このような決定には業績の推移も影響したと分析される。ロッテウェルフードは昨年、売上高4兆2160億ウォンと過去最高を記録したが、営業利益は1095億ウォンで前年比30.3%減少した。カカオや乳製品など主要原材料価格の上昇と各種費用の増加が要因だ。
ピングレも1月に希望退職を実施した。ヘテアイスクリームの社員まで含め全社員を対象に実施したのは2021年以降およそ4年ぶりだ。ピングレは4月に予定するヘテアイスクリームとの合併を前に、組織統合作業を進めている。
ピングレの昨年の売上高は1兆4896億ウォンで小幅増となったが、営業利益は883億ウォンで前年比32.7%減少した。ロッテウェルフードと同様に、氷菓製品の比重が高い企業である点から、市場環境の変化による影響を受けたとみられる。原価負担が増すなか、少子化で消費基盤が縮小したことが要因だ。
フランチャイズ業界でも希望退職の動きが続いている。パリバゲットやパスクッチなどを運営するパリクロワッサンは最近、課長級以上の社員を対象に希望退職を実施した。2023年11月以降およそ2年ぶりだ。
LG生活健康の子会社であるコカ・コーラ飲料は昨年末に希望退職を実施した。LG生活健康が同社を買収して以来、2回目のリストラだ。特に今回は営業・物流部門だけでなく、人事や戦略企画など管理組織まで対象に含めた。
食品業界全般では緊縮経営の方針が広がる雰囲気だ。CJ第一製糖も組織と事業構造全般を再整備する体質改善に着手した。ユン・ソクファンCJ第一製糖代表は最近、役職員に送ったメッセージで「破壊的な変化とイノベーションが必要だ」と強調した。業界では、これを事実上の非常経営宣言として受け止める雰囲気だ。

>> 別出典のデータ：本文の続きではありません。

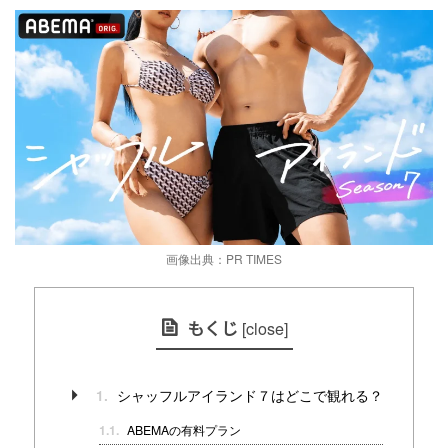
画像出典：PR TIMES
もくじ
[
close
]
シャッフルアイランド７はどこで観れる？
1.
1.1.
ABEMAの有料プラン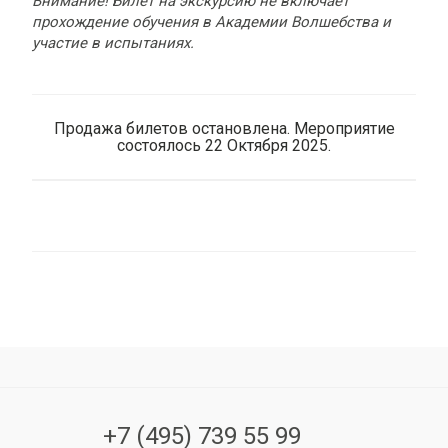
Внимание! Билет на экскурсию не включает
прохождение обучения в Академии Волшебства и
участие в испытаниях.
Продажа билетов остановлена. Мероприятие
состоялось 22 Октября 2025.
+7 (495) 739 55 99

業界では、希望退職拡大の背景として食品産業の構造的な環境変化を挙げる。原材料価格や物流費、電気料金、人件費などが同時に上昇し、企業のコスト負担が増したが、価格引き上げでこれを相殺するのは容易ではないということだ。韓国政府の物価安定方針のなかで消費者の価格感応度が高まり、製品価格を上げにくい環境が続いているとの分析だ。
人口構造の変化も影響している。菓子や乳製品、飲料など主要食品の消費は、景気だけでなく人口構造の変化にも左右される。少子化と高齢化が進み、主要消費層の規模が縮小している点が長期的な負担要因として挙げられる。
経済指標からもこの流れは確認できる。韓国経済人協会が発表した企業景気実査指数(BSI)によると、全産業の3月の見通し値は基準線(100)を上回ったが、飲食料・たばこ業種は94.7にとどまった。製造業10業種のうち唯一、基準線を下回った水準だ。
業界関係者は「単に景気が悪く一時的に人員を減らすのではなく、変化した市場環境に合わせて組織を小さく効率的に再編しようとする性格が濃い」と述べ、「輸出比率が低く内需依存度が高い企業ほど、固定費削減のための人員リストラ圧力は今年を通じて続く可能性が大きい」と語った。